CtrlK

QA Engineer - AI Systems (Senior Consultant) - AI Hub - Amman at EY (Amman) · CodeHub Jobs

Job description

Within Assurance, we assist our clients to address the accounting and financial reporting challenges facing their business. You will be part of a team that provides insight and services that accelerate analytics, decision-making and innovation to build a stronger and more efficient finance function. You will experience ongoing professional development through diverse experiences, world-class learning and individually tailored coaching.

That is how we develop outstanding leaders who team to deliver on our promises to all of our stakeholders, and in so doing, play a critical role in building a better working world for our people, for our clients and for our communities.

Sound interesting? Well this is just the beginning. Because whenever you join, however long you stay, the exceptional EY experience lasts a lifetime.

The opportunity

As a Senior QA Engineer - AI Systems in the AI Hub, you will test, evaluate, and improve AI products before they reach clients and production.
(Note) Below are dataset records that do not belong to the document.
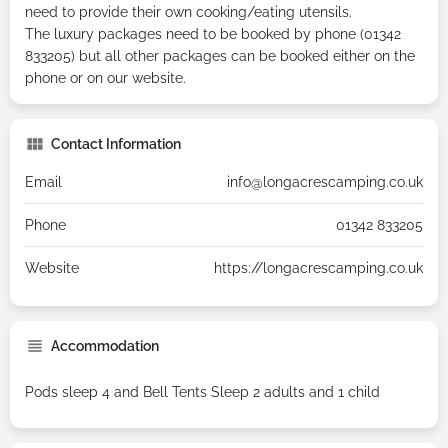
need to provide their own cooking/eating utensils.
The luxury packages need to be booked by phone (01342
833205) but all other packages can be booked either on the
phone or on our website.
Contact Information
Email
info@longacrescamping.co.uk
Phone
01342 833205
Website
https://longacrescamping.co.uk
Accommodation
Pods sleep 4 and Bell Tents Sleep 2 adults and 1 child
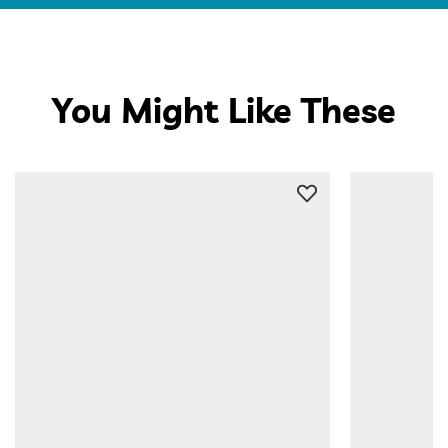
You Might Like These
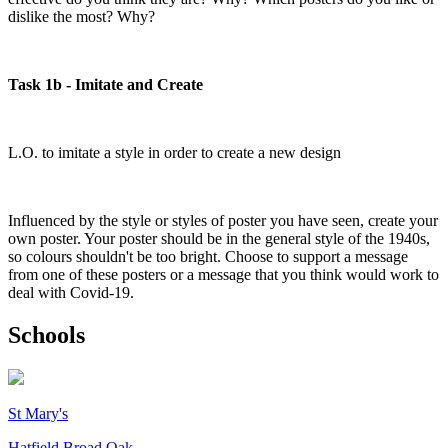
dislike the most? Why?
Task 1b - Imitate and Create
L.O. to imitate a style in order to create a new design
Influenced by the style or styles of poster you have seen, create your
own poster. Your poster should be in the general style of the 1940s,
so colours shouldn't be too bright. Choose to support a message
from one of these posters or a message that you think would work to
deal with Covid-19.
Schools
St Mary's
Hatfield Broad Oak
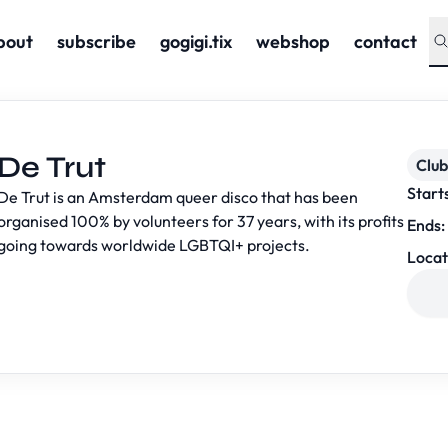
bout
subscribe
gogigi.tix
webshop
contact
De Trut
Club
Start
De Trut is an Amsterdam queer disco that has been
organised 100% by volunteers for 37 years, with its profits
Ends:
going towards worldwide LGBTQI+ projects.
Locat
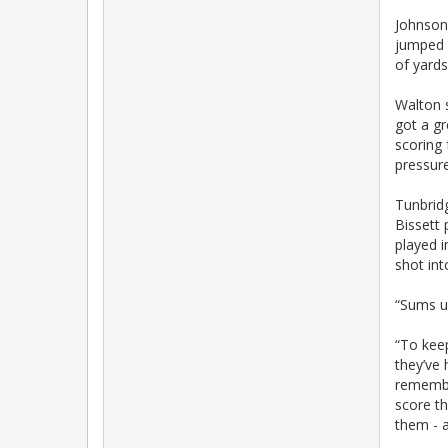
Johnson 
jumped 
of yards
Walton s
got a gr
scoring 
pressur
Tunbridg
Bissett 
played i
shot int
“Sums u
“To kee
they’ve 
remember
score th
them - a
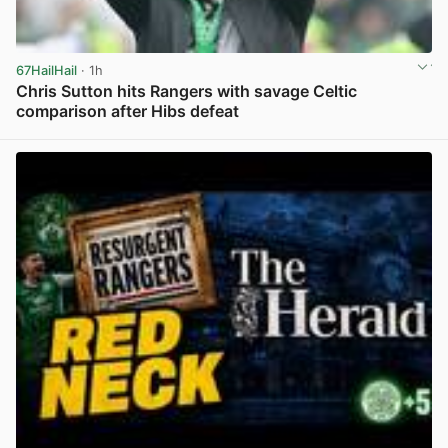
67HailHail
· 1h
Chris Sutton hits Rangers with savage Celtic
comparison after Hibs defeat
View post in new tab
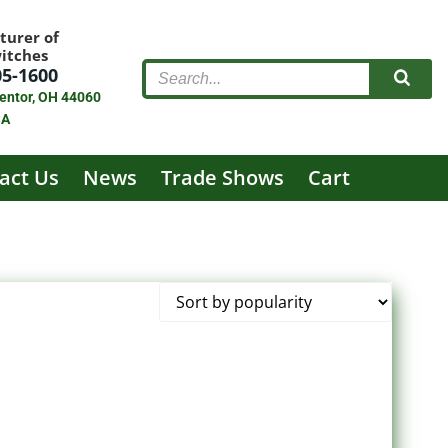
turer of
witches
05-1600
entor, OH 44060
SA
act Us
News
Trade Shows
Cart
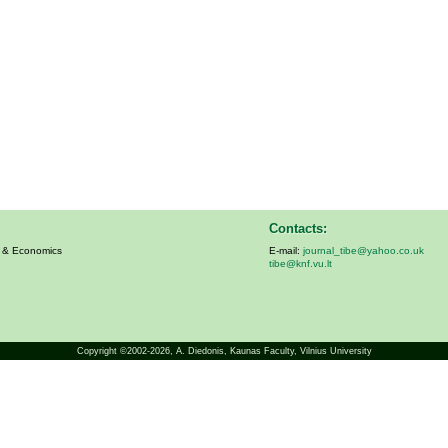
Contacts:
s & Economics
E-mail:
journal_tibe@yahoo.co.uk
tibe@knf.vu.lt
Copyright ©2002-2026,
A. Diedonis
, Kaunas Faculty, Vilnius University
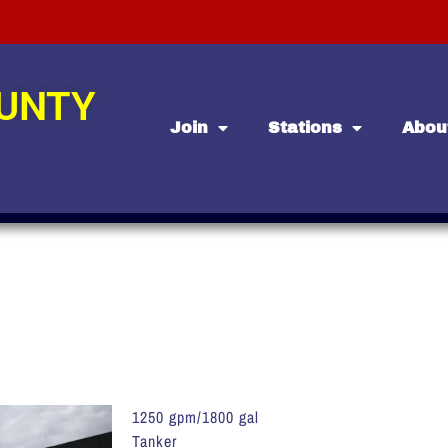
OUNTY
Join
Stations
Abou
1250 gpm/1800 gal
Tanker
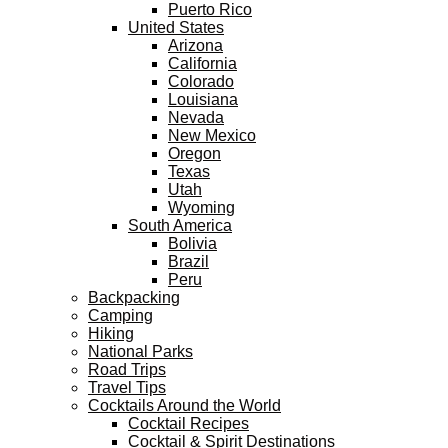
Puerto Rico
United States
Arizona
California
Colorado
Louisiana
Nevada
New Mexico
Oregon
Texas
Utah
Wyoming
South America
Bolivia
Brazil
Peru
Backpacking
Camping
Hiking
National Parks
Road Trips
Travel Tips
Cocktails Around the World
Cocktail Recipes
Cocktail & Spirit Destinations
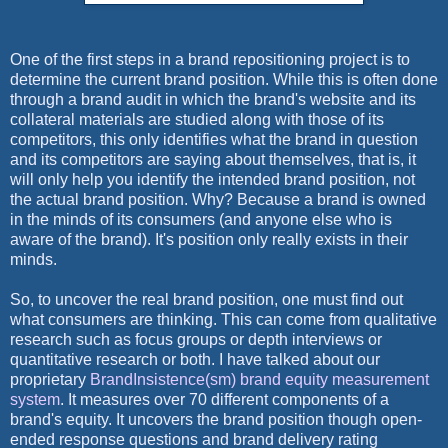
One of the first steps in a brand repositioning project is to
determine the current brand position. While this is often done
through a brand audit in which the brand's website and its
collateral materials are studied along with those of its
competitors, this only identifies what the brand in question
and its competitors are saying about themselves, that is, it
will only help you identify the intended brand position, not
the actual brand position. Why? Because a brand is owned
in the minds of its consumers (and anyone else who is
aware of the brand). It's position only really exists in their
minds.
So, to uncover the real brand position, one must find out
what consumers are thinking. This can come from qualitative
research such as focus groups or depth interviews or
quantitative research or both. I have talked about our
proprietary
BrandInsistence(sm) brand equity measurement
system
. It measures over 70 different components of a
brand's equity. It uncovers the brand position though open-
ended response questions and brand delivery rating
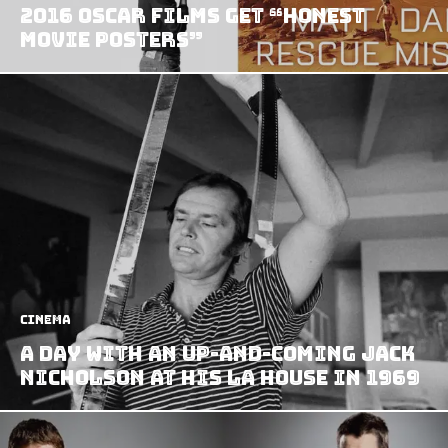
2016 Oscar Films Get “Honest
Movie Posters”
Cinema
A Day With an Up-and-coming Jack
Nicholson at his LA House in 1969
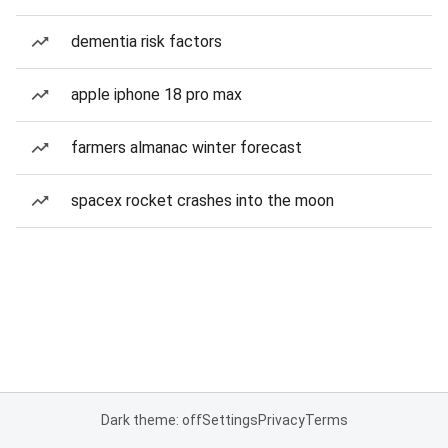
dementia risk factors
apple iphone 18 pro max
farmers almanac winter forecast
spacex rocket crashes into the moon
Dark theme: off
Settings
Privacy
Terms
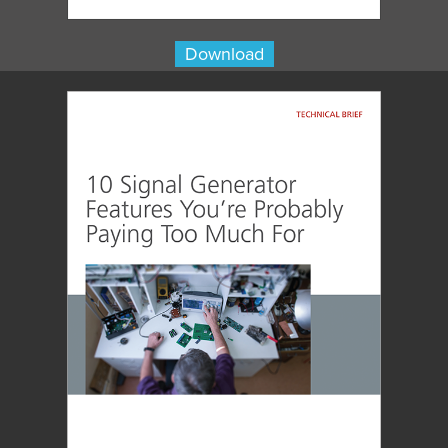
Download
You will validate end-to-end AI solutions (LLMs, agents, RAG, OCR/document intelligence, traditional ML, prompts/tools, and data pipelines) and the human workflows around them.

Your key responsibilities

You will partner with AI engineers, full stack/data/DevOps teams, product and security to define quality and risk, build evaluation approaches, surface failure modes, and ensure solutions are reliable, safe, explainable, and enterprise-ready.

Skills and attributes for success

Define and execute AI QA strategies for PoCs, MVPs, and production (models, prompts, retrieval, agents/tools, data flows, user workflows, ops)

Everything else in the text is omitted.